According to John Michael Montias, the only collector of Vermeer's paintings who can justly be called a patron was Pieter van Ruijven. The principal fact which links Van Ruijven to Vermeer's assumed patronage are the twenty-one Vermeer paintings which were part of the 1696 auction of Jacob Dissius estate. Dissius married Van Ruijven's daughter Magdalena and Montias believes that in all probability the couple inherited most of the paintings purchased directly from Vermeer by Magdalena's father. Furthermore, Montias believes that the relationship between Vermeer and Van Ruijven went far beyond that of artist and client. Montias' various arguments are exposed in detail in the chapter entitled "Vermeer's Clients and Patrons" in his fascinating Vermeer and His Milieu: A Web of Social History.1
"Direct evidence that Van Ruijven and his wife were serious collectors of paintings is provided by their joint will made on 19 October, 1665, which stipulated that their collection of paintings should be disposed of as specified in a certain book marked with the letter A, on which would be written "Dispositions of my fine paintings [Schilder-konst) and other matters." Unfortunately, that book has been lost.
Though it now seems most probable that van Ruijven bought the greater part of Vermeer's production after 1657, including many of the surviving works, nothing is recorded of the extent to which this relationship affected the character of Vermeer's art.
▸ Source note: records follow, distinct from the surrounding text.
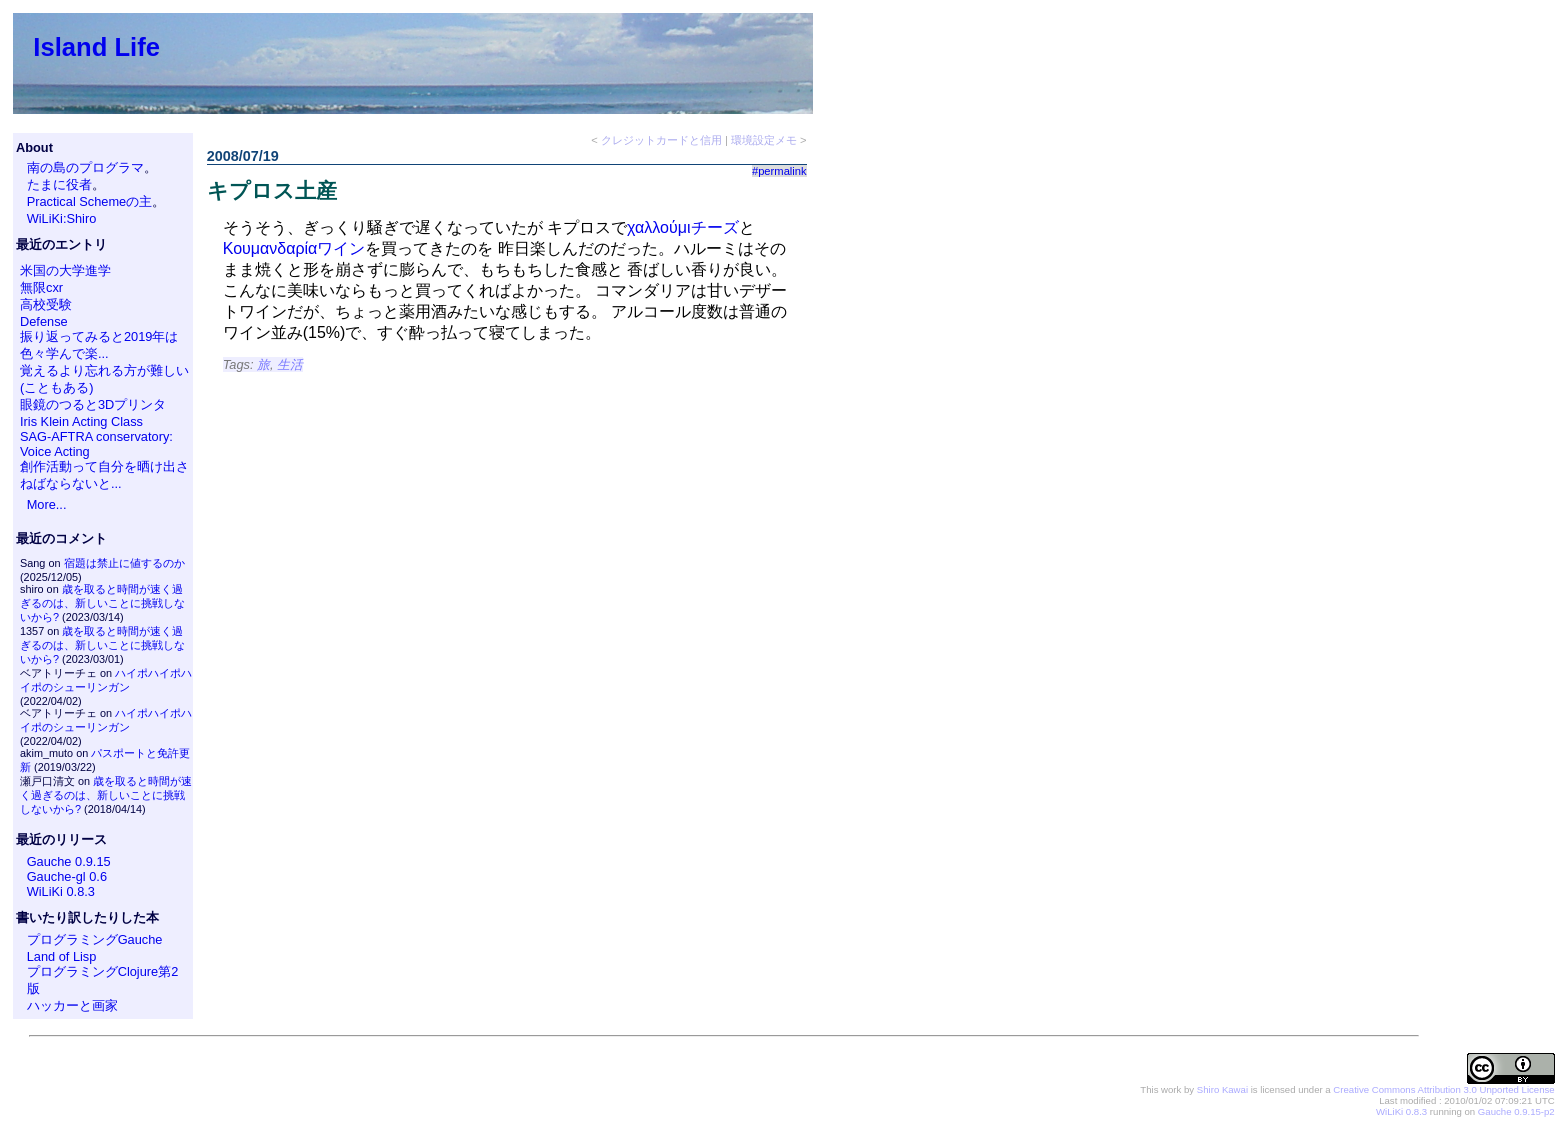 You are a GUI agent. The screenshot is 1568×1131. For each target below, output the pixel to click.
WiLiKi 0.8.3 (61, 891)
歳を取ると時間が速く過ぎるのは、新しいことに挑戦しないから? (102, 603)
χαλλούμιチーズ (682, 227)
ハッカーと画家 (72, 1005)
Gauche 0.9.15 (69, 861)
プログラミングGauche (95, 939)
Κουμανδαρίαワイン (294, 248)
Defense (44, 321)
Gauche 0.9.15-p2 (1516, 1111)
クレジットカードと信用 (661, 140)
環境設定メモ (764, 140)
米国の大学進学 (65, 270)
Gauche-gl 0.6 (67, 876)
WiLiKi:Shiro (62, 218)
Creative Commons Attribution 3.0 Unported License (1443, 1089)
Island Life (96, 47)
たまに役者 (59, 184)
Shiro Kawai (1222, 1089)
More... (47, 504)
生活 (290, 364)
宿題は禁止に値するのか (124, 563)
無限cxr (41, 287)
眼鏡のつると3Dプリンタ (93, 404)
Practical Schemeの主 (90, 201)
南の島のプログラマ (85, 167)
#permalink (779, 171)
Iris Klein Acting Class (81, 421)
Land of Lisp (62, 956)
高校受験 (46, 304) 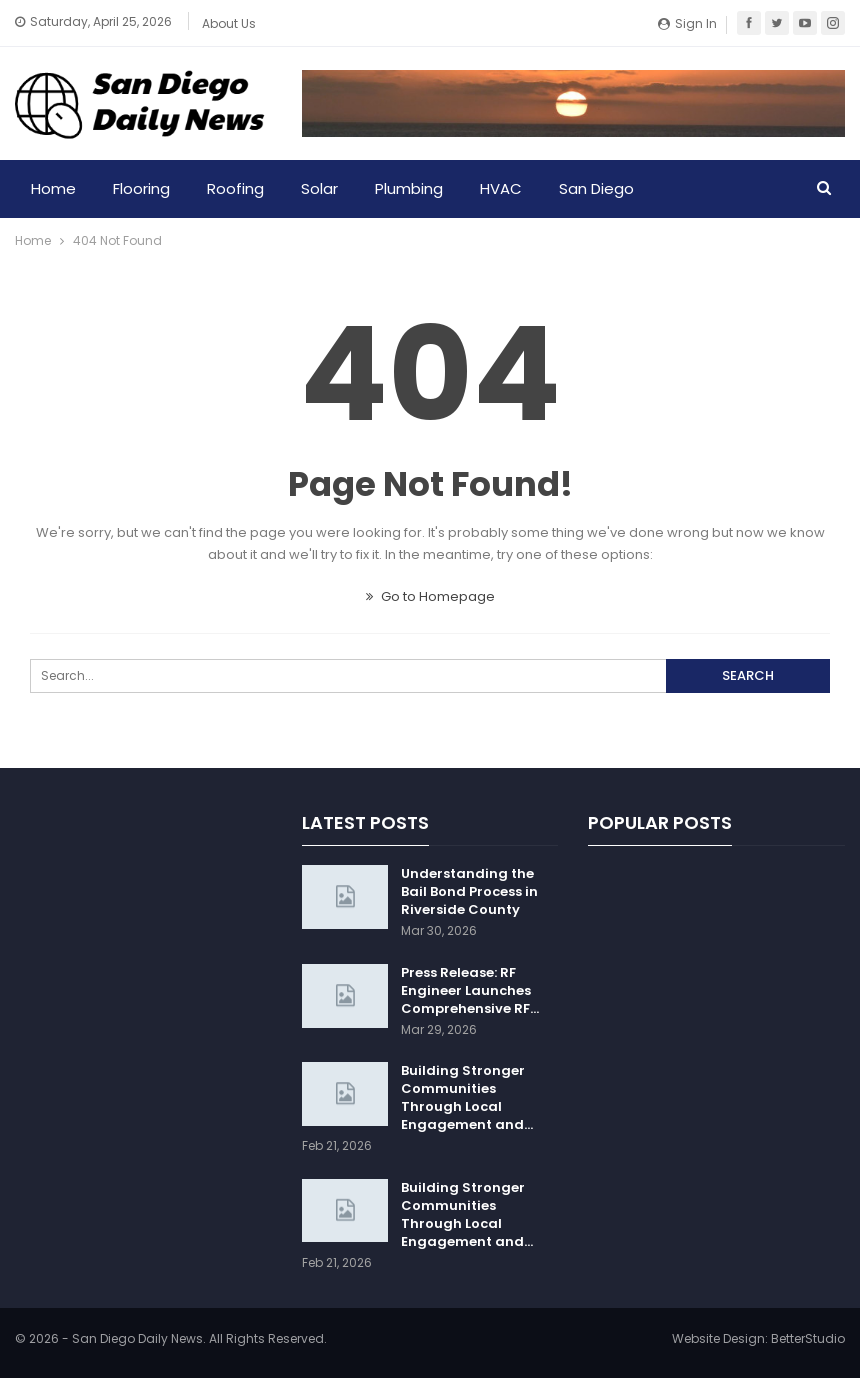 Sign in (687, 23)
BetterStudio (808, 1338)
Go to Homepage (430, 596)
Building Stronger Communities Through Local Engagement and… (467, 1097)
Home (53, 188)
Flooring (141, 188)
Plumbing (409, 188)
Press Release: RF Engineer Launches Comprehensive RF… (470, 990)
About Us (229, 23)
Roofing (235, 188)
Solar (319, 188)
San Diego (596, 188)
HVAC (501, 188)
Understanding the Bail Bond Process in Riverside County (469, 891) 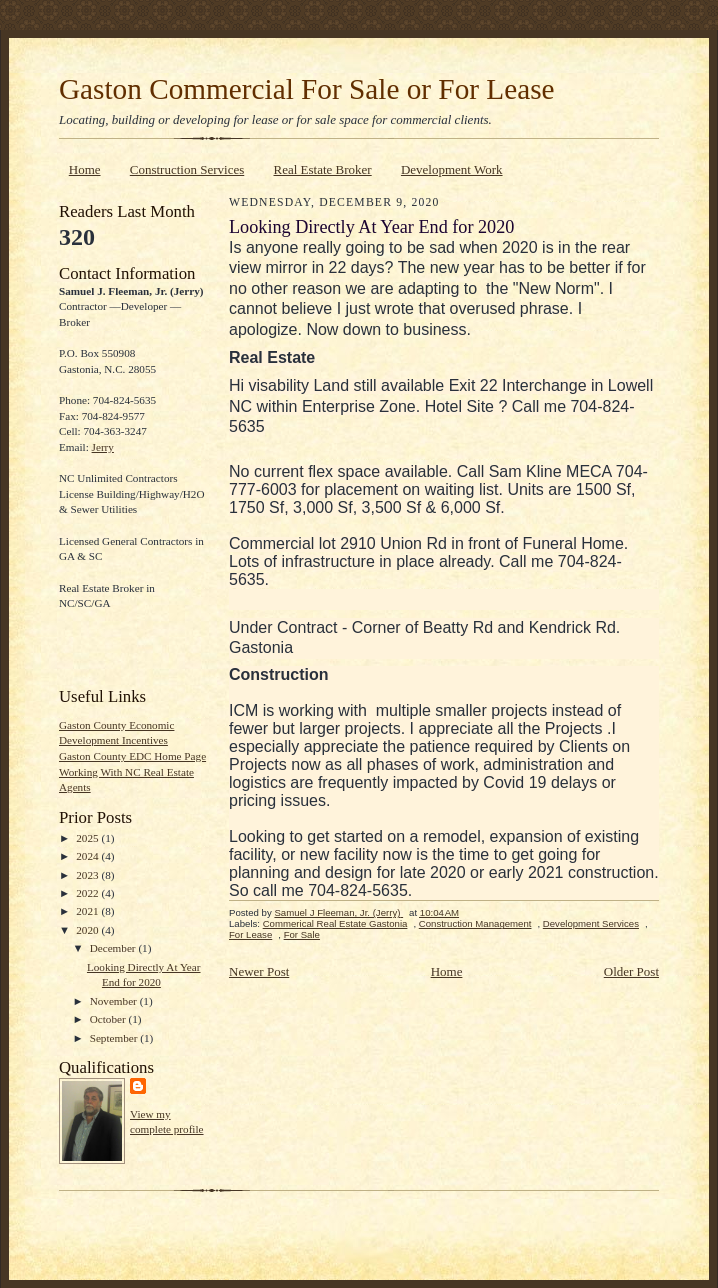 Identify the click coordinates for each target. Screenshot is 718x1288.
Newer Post (259, 971)
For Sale (302, 934)
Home (85, 169)
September (115, 1038)
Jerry (103, 447)
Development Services (591, 923)
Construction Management (475, 923)
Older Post (631, 971)
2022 (88, 893)
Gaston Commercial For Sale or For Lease (307, 89)
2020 (88, 930)
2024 (88, 856)
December (114, 948)
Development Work (452, 169)
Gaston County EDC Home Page (132, 756)
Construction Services (187, 169)
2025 (88, 838)
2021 (88, 911)
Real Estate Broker (323, 169)
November (115, 1001)
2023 (88, 875)
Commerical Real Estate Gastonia (335, 923)
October (109, 1019)
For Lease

But there are two or three more pieces of evidence from the archives that provoke speculation. Pieter van Ruijven was related to some of Delft's most prominent families, says Montias, but because the family had Arminian sympathies he, like his father before him, was barred from high civic office. His father had been a brewer but Pieter Claesz. van Ruijven is not known to have had any trade or profession. He and his wife inherited wealth which they augmented by judicious investments. And on 11 April, 1669, van Ruijven bought for 16,000 guilders land that carried with it the title Lord of Spalant, a title that he used when he witnessed the will of Vermeer's sister only a few months later. Finally, it may be significant that when Van Ruijven, who was eight years Vermeer's senior, died and was buried on 7 August, 1664, the artist outlived his patron by only seventeen months. All this suggests, but is far from proving, a friendship between artist and patron that may have influenced Vermeer's art. A further reason for considering the hypothesis sympathetically is that it complements the other probability of Vermeer's career, that he lived a quiet, even isolated, life, dependent on the wealth of his mother-in-law. A friend such as van Ruijven could have been a friend indeed."2
While Arthur K. Wheelock Jr. recognizes Van Ruijven's importance, he believes that available evidence does not definitively prove that Van Ruijven purchased even a single painting from the artist. Wheelock states: "While Van Ruijven may have acquired paintings from Vermeer, it seems unlikely that he assumed as important a role in the artist's life that Montias believed." Ben Broos3 as well casts serious doubt upon Montias 'theory by which Van Ruijven "was just about Vermeer's sole buyer." Both Broos' and Wheelock's arguments can be read in the Vermeer exhibition catalogue of 1994–1995. Montias' essay." The recent "Archival Research on Vermeer" provides an articulated rebuttal with the support of some newly discovered documents and reconsideration of existing ones.4
Please note that there exists absolutely no historical evidence that would suggest that Pieter van Ruijven was a predatory lecher as he was portrayed in the fictional movie Girl with a Pearl Earring, based on Tracy Chevalier's novel of the same name.